When the phone rings in the middle of the night, you can bet your longhandles that things are fixing to happen. Leastways, that’s the way it seems to work here in Sprung Hinge.

Heck Frye’s voice was near hysterical when it came spilling out of my telephone receiver late last night. “Rusty,” he yelled, “something’s going on out by my truck! I think I heard a shot, and…and now someone’s moaning, dying probably!”

“That’s what friends are for,” I thought as I rushed along the lane toward Heck’s place, “to scare off fighting tomcats and serial killers!” Armed only with a baseball bat and a bottle of cold root beer, I wasn’t expecting anything too bizarre, but some kind of trouble was afoot, and if I didn’t hurry, the other folks on my party line would beat me to it!

I could see Heck’s old truck out by the barn as I stepped into his yard. The passenger door was open and something was hanging out.

Baker, who had followed along for curiosity’s sake, suddenly charged past me and up to the truck. As I ran to follow, I caught a glimpse of Heck’s face pressed against the inside of the kitchen window. Suddenly the night air split with an excruciating, moan before I could reach the truck. That set Baker to howling, but her noise was quickly drowned out the approaching sirens of the fire truck, ambulance, and sheriff. That Heck sure covered all of his bases!

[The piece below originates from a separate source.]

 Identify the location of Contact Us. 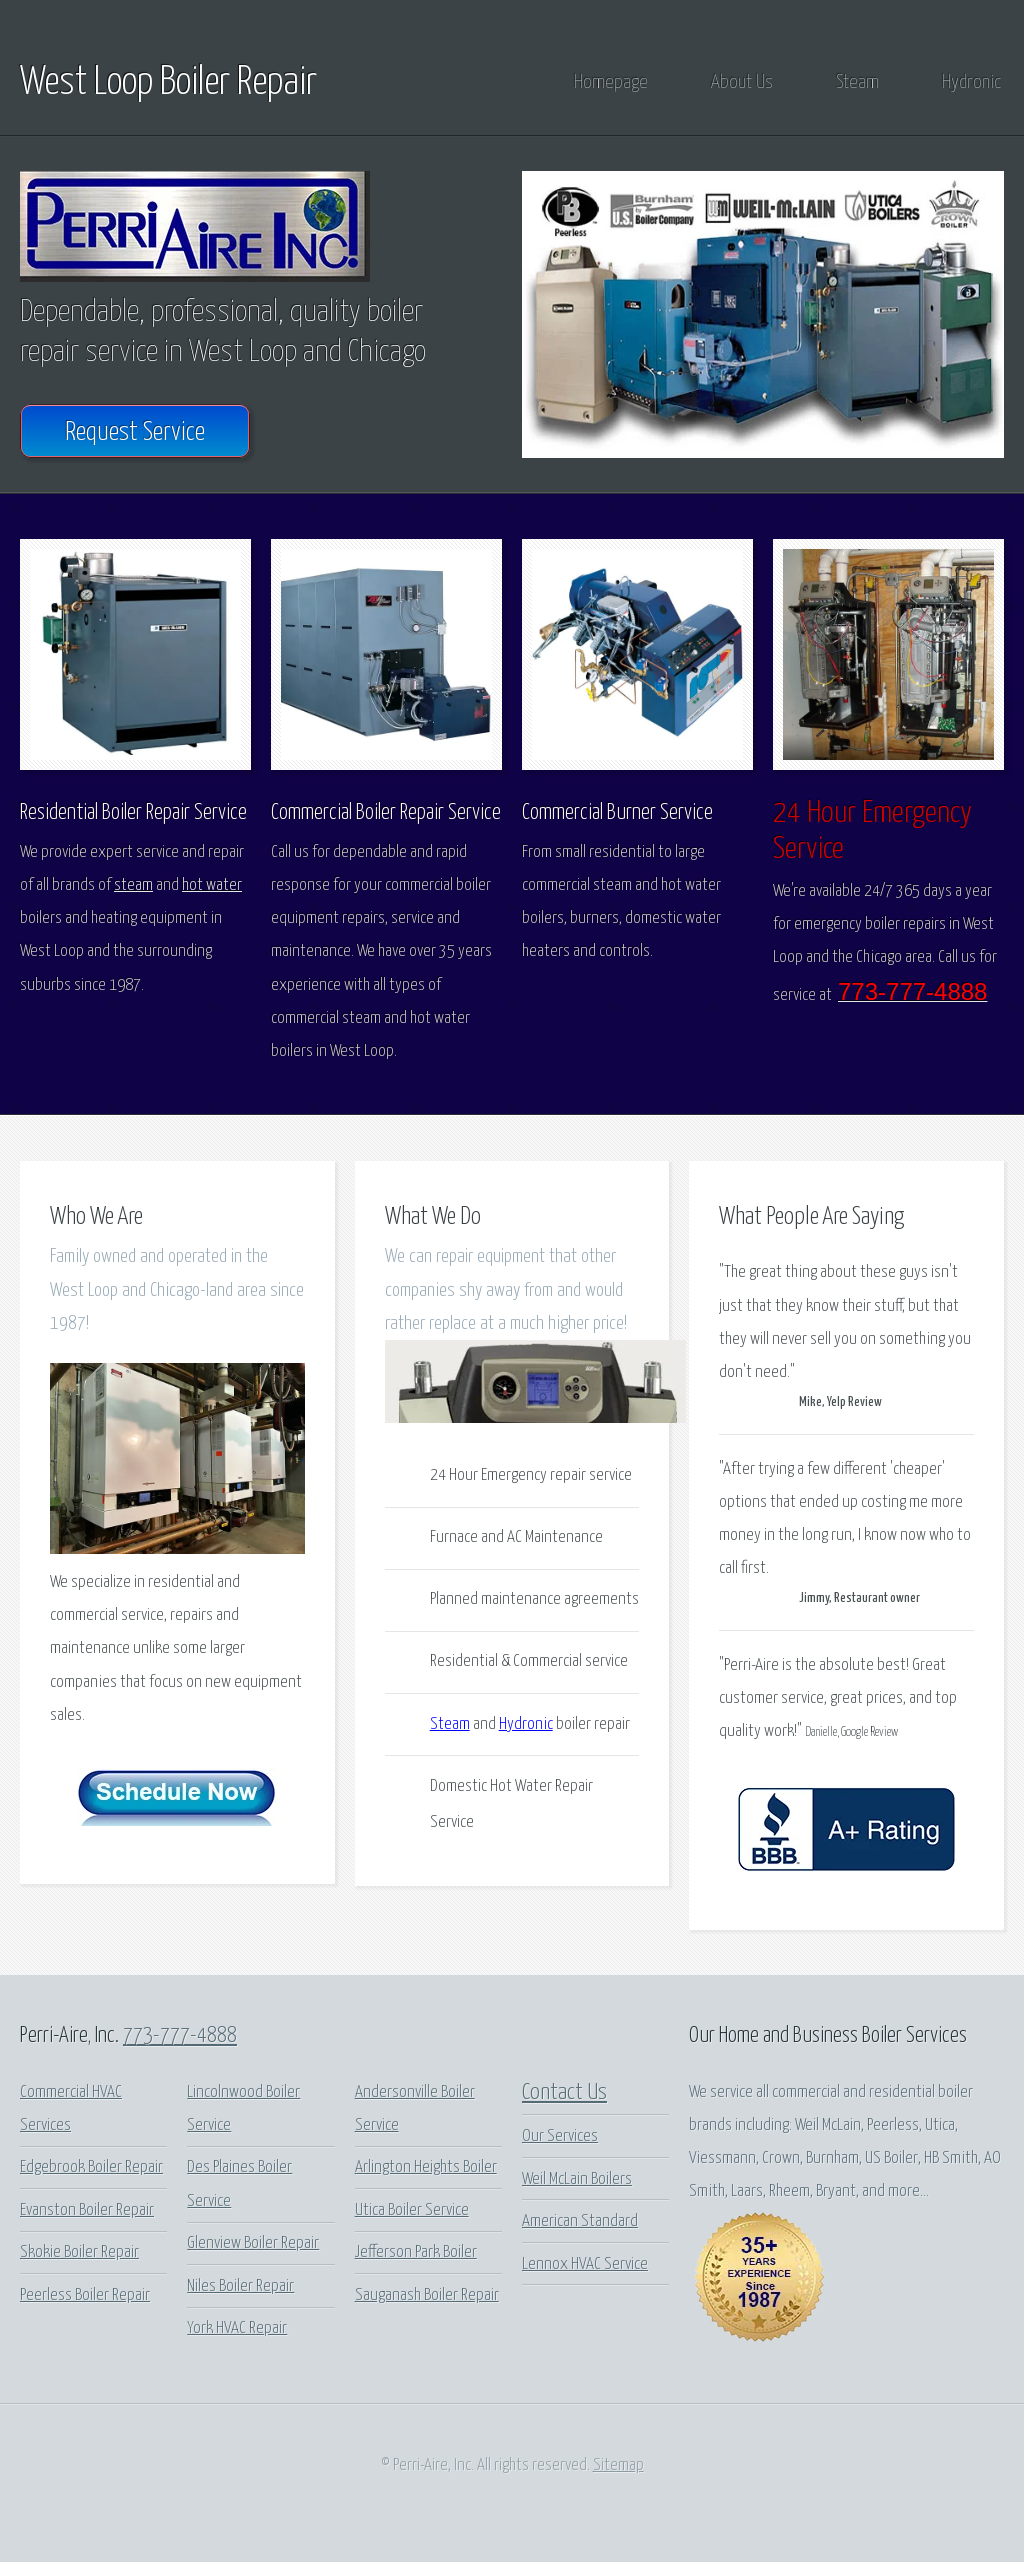
(564, 2092).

It all came into focus when the sheriff’s floodlight washed over Heck’s truck. The object hanging from the door was a spindly old leg rooted in a fuzzy blue house shoe.

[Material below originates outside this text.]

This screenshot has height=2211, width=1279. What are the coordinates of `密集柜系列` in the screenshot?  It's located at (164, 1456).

“Get me out of here, you durned fool!” That voice, exploding from the floorboard like a vintage firecracker, belonged to Gramma Pinkins, the most senior citizen of Sprung Hinge.

The firemen freed Gramma from her contorted position beneath the steering wheel, and the ambulance crew, amid her loud and indelicate protests, carted the village matriarch away from the scene of her indignity. The deputy who rode with them as far as the laundrymat got most of the story.

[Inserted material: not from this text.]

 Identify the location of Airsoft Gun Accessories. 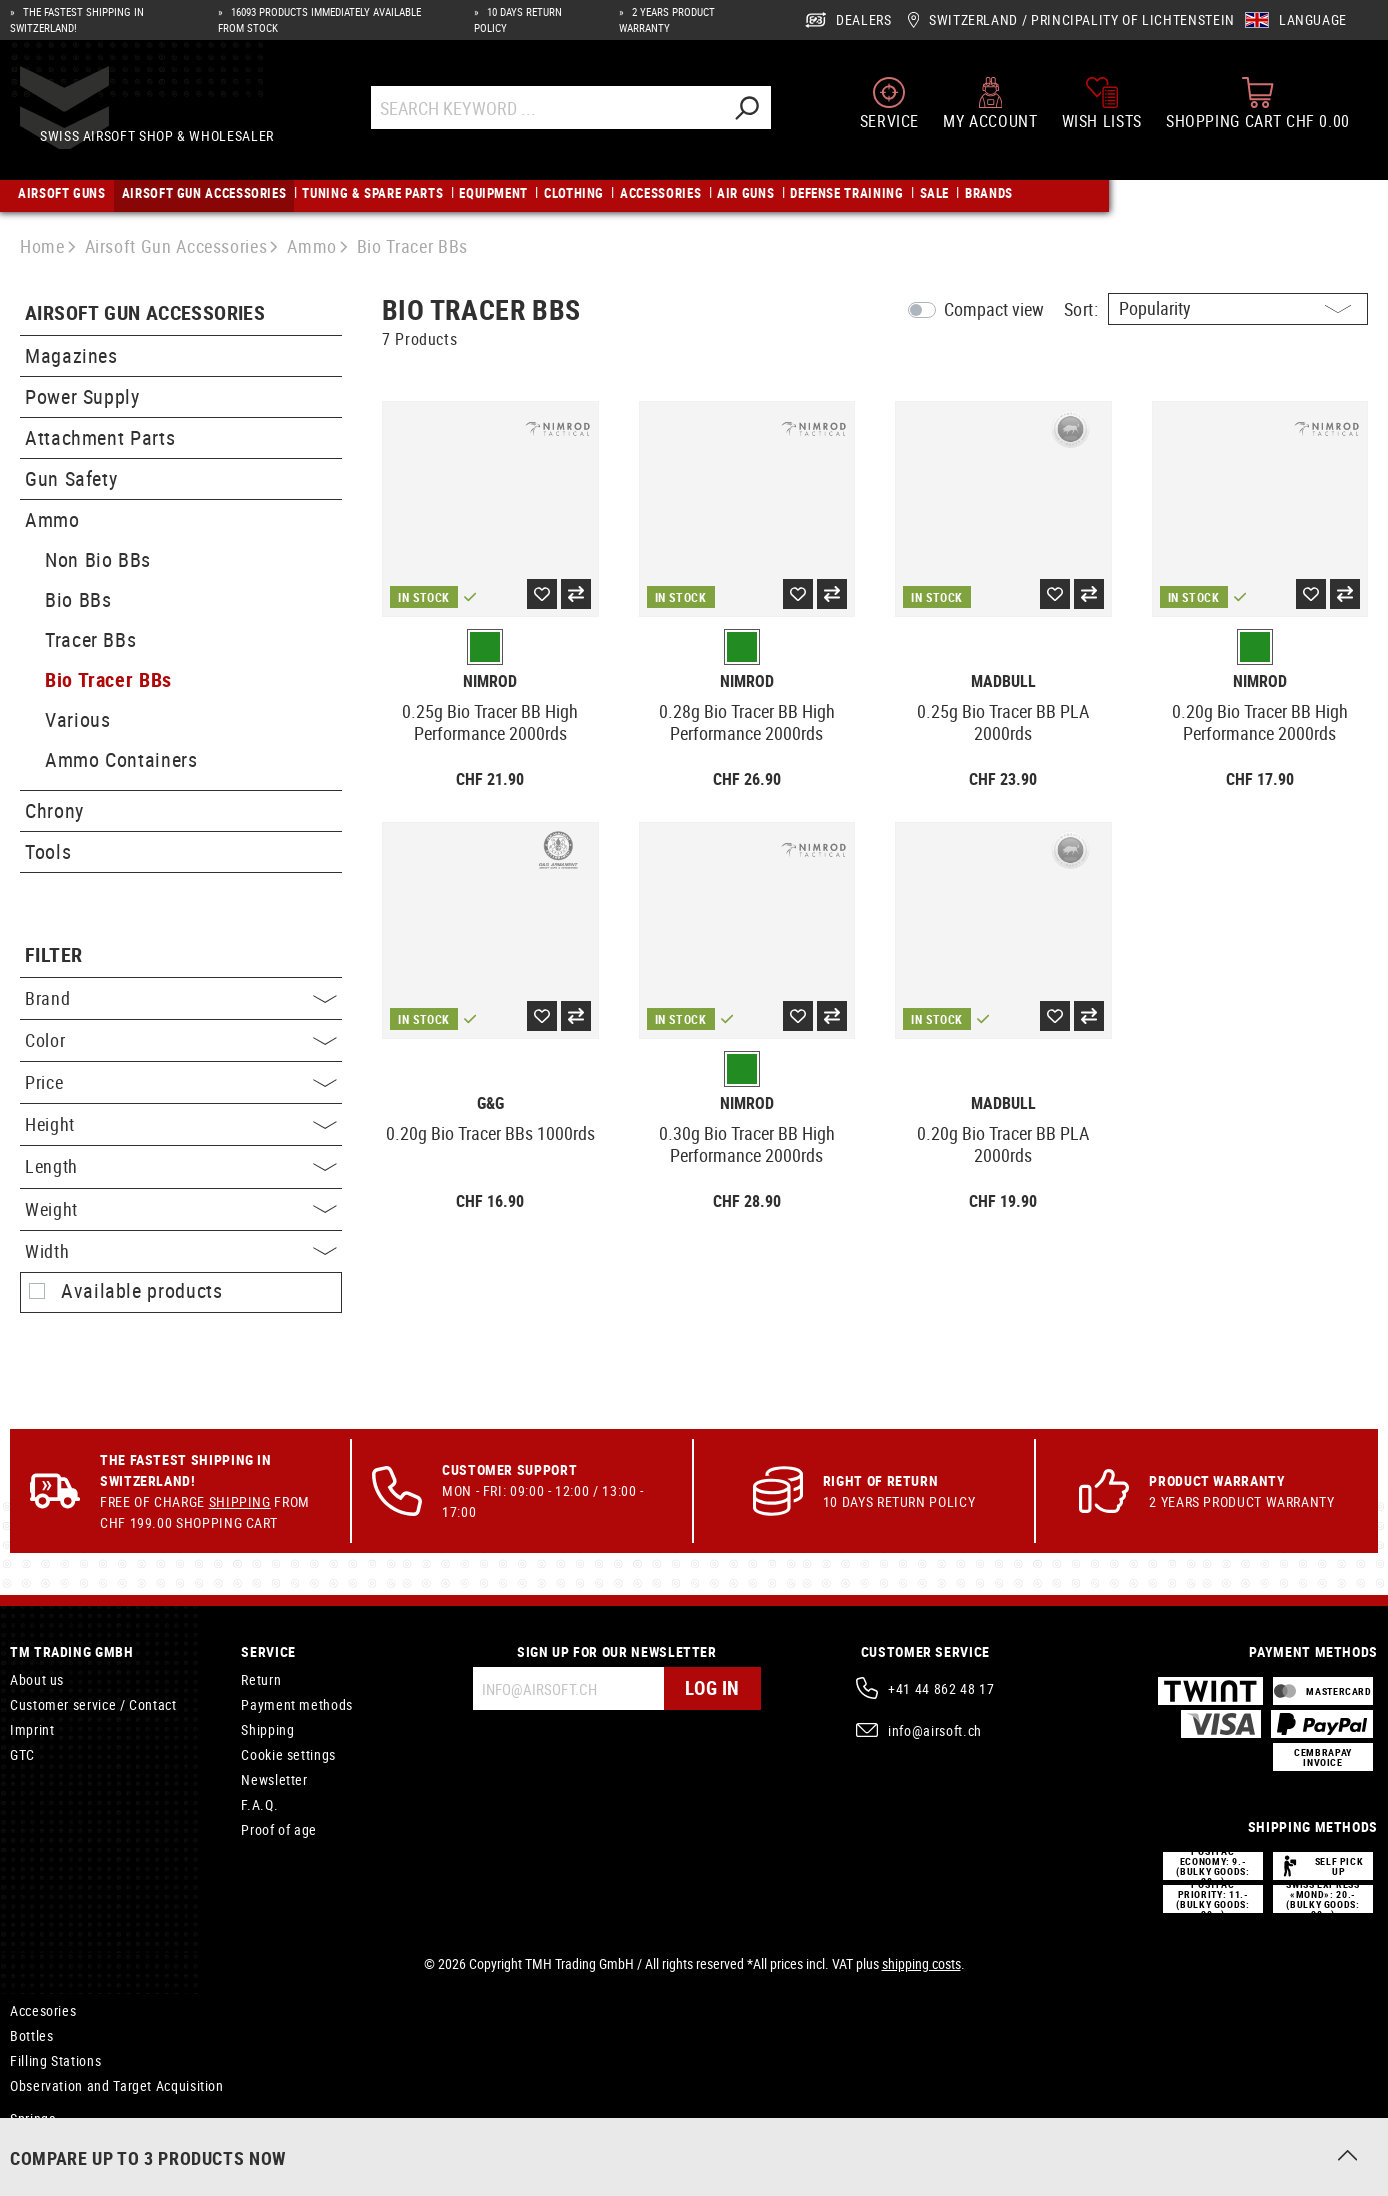
(145, 313).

It seems Gramma had gone over-the-hill again from the Gristle and Gruel Old Folks Home. She got as far as Heck’s and decided to borrow his truck. Somehow Gramma raised the hood, but couldn’t figure out how to hotwire her get-away vehicle. The gal voted “most likely to get the vote” in the class of ’08 then crawled up under the steering wheel to see if she could find some wires there to cross. When the hood slammed shut (the “shot” Heck heard), the noise caused Gramma Pinkins to wrench her back. The rest, as they say, is history!

Or it will be history as soon as Heck and I get through polishing it up for a proper retelling. Sprung Hinge is famous for us craftsmen!